Riding in Cars with Boys

with Drew Barrymore

Viewed July 20, 2002

Many of us came tonight expecting a video that was primarily "fluff." That's not what we got, and the depth and intensity of the movie showed up in both the questions and the discussion. The depiction of a woman trying to work her way out of poverty, and both the assistance and the roadblocks that others placed in her path, touched some responsive chords in a number of people here.

We started by tackling Question #4, with two participants who are mothers talking about how hard they worked in raising their children. Since the children sometimes felt they were either undernourished or overprotected, it produced a confusing and frustrating and sometimes heart-wrenching situation for the mothers, who did their best and found out that their best didn't seem to be enough.

Someone else described a work situation where they had placed their heart and soul into the job and got fired nonetheless. He said that he put more weight on the opinions of those in authority there (the ones who fired him) than he did on the opinions of his co-workers, all of whom admired and respected his efforts. Now he thinks it might have been a good idea to have trusted his co-worker's opinions more, because he would have then shamed himself less. So he said it wasn't a matter of no one respecting his work; he just unwisely chose whose opinions to listen to, and this led to self-doubt and depression.

Then someone started talking about Question #8, and how not getting things she's asked for made her shy away from asking for anything. After all, if she's not going to get what she asks for, why ask? Someone else shared how that same thinking made her unaware of what she wanted; she pays attention to what others need and can't even identify what she wants.

On a more uplifting note, one woman said that Question #3 reminded her of the GOOD ways she's similar to her parents. Usually we think of the bad ways we're like our parents, and she has noticed that there are plenty of positive characteristics she picked up from them.
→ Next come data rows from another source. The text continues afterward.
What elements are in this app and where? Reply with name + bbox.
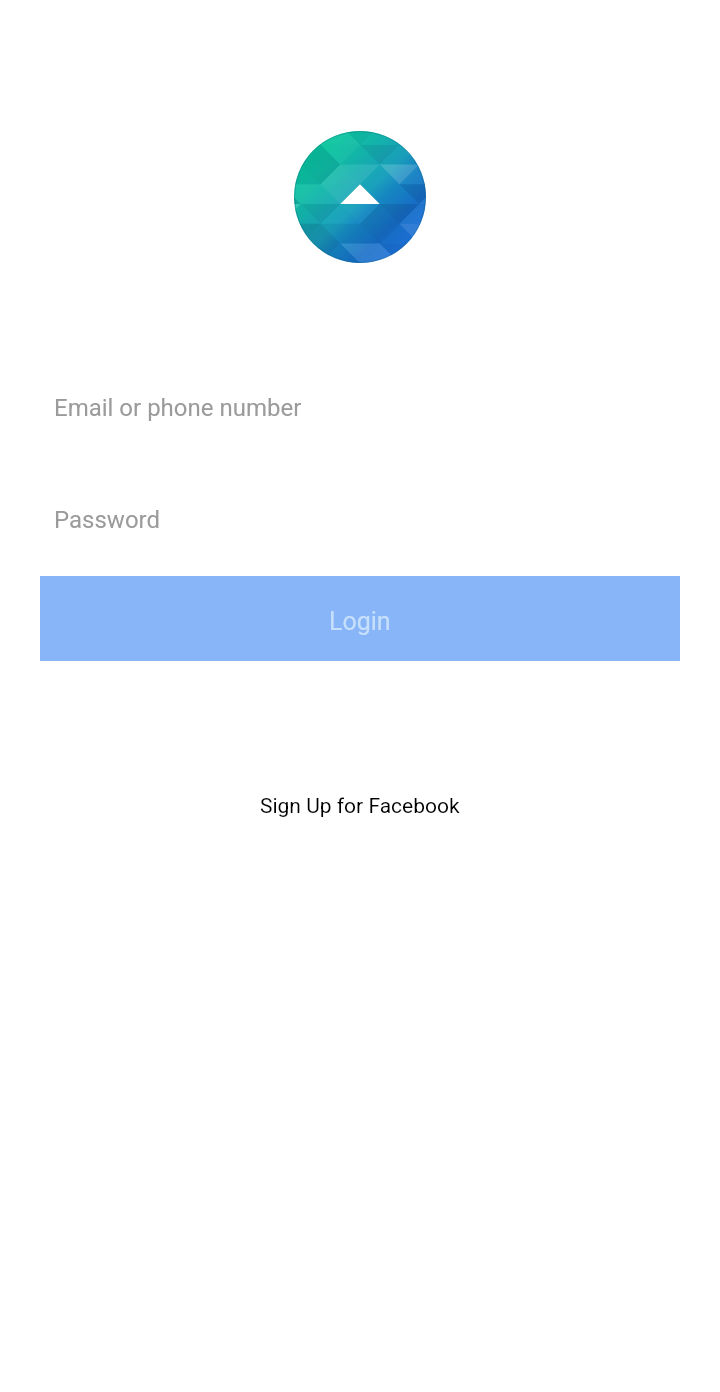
button[interactable]: Password (0, 500, 720, 534)
staticText: Sign Up for Facebook (260, 794, 460, 819)
staticText: Email or phone number (54, 394, 302, 422)
staticText: Password (54, 506, 161, 534)
other: App logo (294, 131, 426, 263)
button[interactable]: Sign Up for Facebook (0, 778, 720, 834)
staticText: Login (329, 607, 391, 636)
button[interactable]: Login (40, 576, 680, 661)
button[interactable]: Email or phone number (0, 344, 720, 422)
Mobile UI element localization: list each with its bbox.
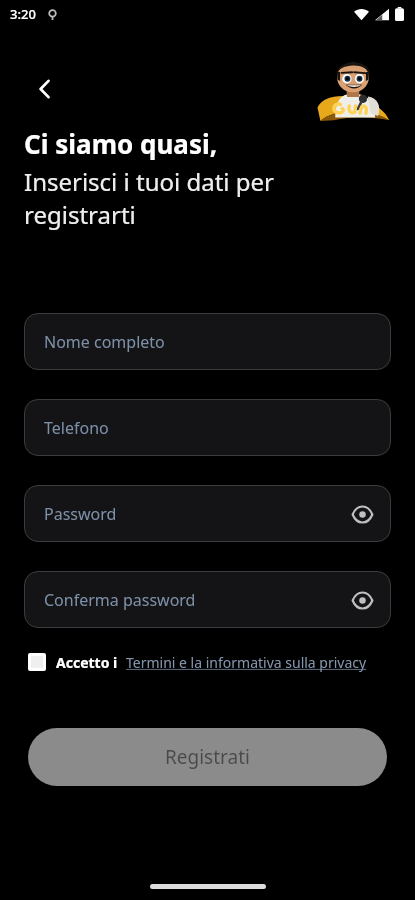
staticText: Registrati (165, 744, 250, 770)
button[interactable]: Termini e la informativa sulla privacy (126, 653, 367, 672)
button[interactable]: Telefono (24, 399, 391, 456)
staticText: Inserisci i tuoi dati per registrarti (24, 165, 391, 231)
button[interactable]: Toggle password visibility (345, 497, 379, 531)
button[interactable]: Toggle password visibility (345, 583, 379, 617)
staticText: Accetto i (56, 653, 118, 672)
staticText: Password (44, 503, 117, 525)
staticText: 3:20 (10, 5, 36, 23)
staticText: Ci siamo quasi, (24, 126, 218, 161)
staticText: Nome completo (44, 331, 165, 353)
staticText: Termini e la informativa sulla privacy (126, 653, 367, 672)
staticText: Telefono (44, 417, 109, 439)
button[interactable]: Conferma password (24, 571, 391, 628)
button[interactable]: Accept terms checkbox (24, 649, 50, 675)
button[interactable]: Registrati (28, 728, 387, 786)
button[interactable]: Nome completo (24, 313, 391, 370)
staticText: Conferma password (44, 589, 196, 611)
button[interactable]: Password (24, 485, 391, 542)
button[interactable]: Back (24, 68, 66, 110)
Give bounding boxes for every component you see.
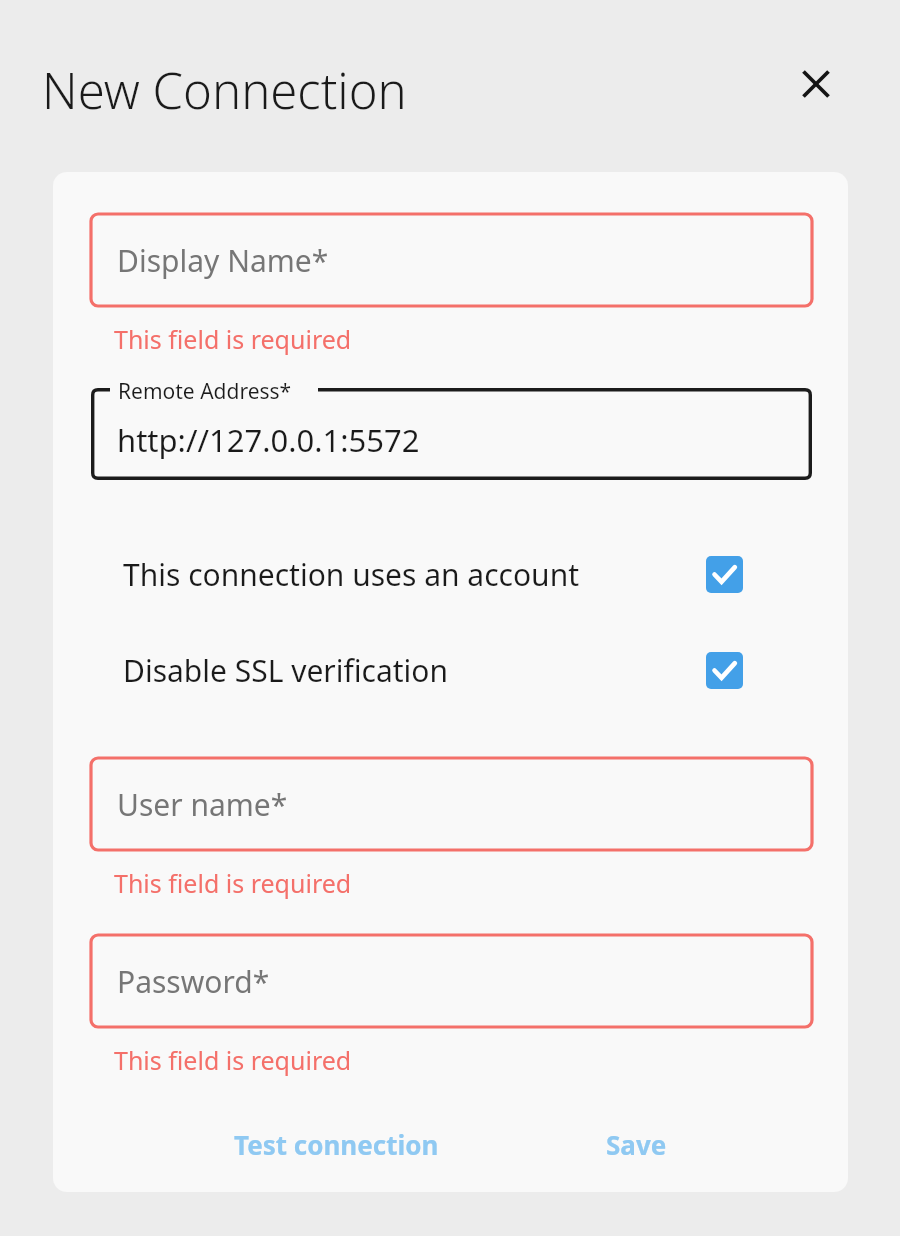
staticText: This field is required [114,866,352,900]
button[interactable]: Close [784,52,848,116]
staticText: This connection uses an account [123,554,579,595]
button[interactable]: http://127.0.0.1:5572 [91,388,812,480]
staticText: New Connection [42,57,407,124]
button[interactable]: Password* [91,935,812,1027]
button[interactable]: This connection uses an account [104,538,764,610]
staticText: This field is required [114,322,352,356]
staticText: http://127.0.0.1:5572 [117,419,420,461]
staticText: Password* [117,961,270,1002]
staticText: This field is required [114,1043,352,1077]
button[interactable]: Disable SSL verification [104,634,764,706]
staticText: Save [606,1127,667,1162]
staticText: Remote Address* [118,377,292,406]
staticText: Test connection [234,1127,439,1162]
staticText: Disable SSL verification [123,650,449,691]
button[interactable]: Display Name* [91,214,812,306]
button[interactable]: User name* [91,758,812,850]
button[interactable]: Test connection [206,1110,466,1178]
staticText: User name* [117,784,288,825]
staticText: Display Name* [117,240,329,281]
button[interactable]: Save [556,1110,716,1178]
As she is growing older, she's noticing those similarities more and more.

Here are the questions:


  1. What were the pivotal moments in my life that changed my life direction forever?
  2. How has someone changed my life with just one sentence?
  3. Why do I grow up to be just like my parents?
  4. What are some times in my life where I felt like I did my best but others didn't appreciate that?
  5. How has lack of affection affected me?
  6. How has it felt when I've been accused of being the reason for someone else's mental illness?
  7. How have I allowed others to stop me from living the life I want to live?
  8. How has (not) getting what I've asked for affected my beliefs about life?
  9. How have my beliefs about sex affected me?